## What to do
All entries are to be reproduced exactly; the pictures are to be omitted.

## Data under study

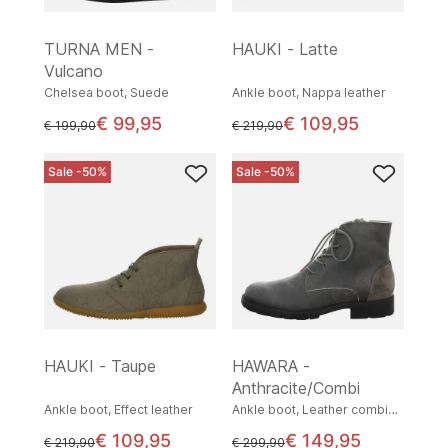
TURNA MEN -
HAUKI - Latte
Vulcano
Chelsea boot, Suede
Ankle boot, Nappa leather
€ 99,95
€ 109,95
instead of
instead of
€ 199,90
€ 219,90
Sale -50%
Sale -50%
HAUKI - Taupe
HAWARA -
Anthracite/Combi
Ankle boot, Effect leather
Ankle boot, Leather combination
€ 109,95
€ 149,95
instead of
instead of
€ 219,90
€ 299,90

## Written answer
TURNA MEN -
HAUKI - Latte
Vulcano
Chelsea boot, Suede
Ankle boot, Nappa leather
€ 99,95
€ 109,95
instead of
instead of
€ 199,90
€ 219,90
Sale -50%
Sale -50%
HAUKI - Taupe
HAWARA -
Anthracite/Combi
Ankle boot, Effect leather
Ankle boot, Leather combination
€ 109,95
€ 149,95
instead of
instead of
€ 219,90
€ 299,90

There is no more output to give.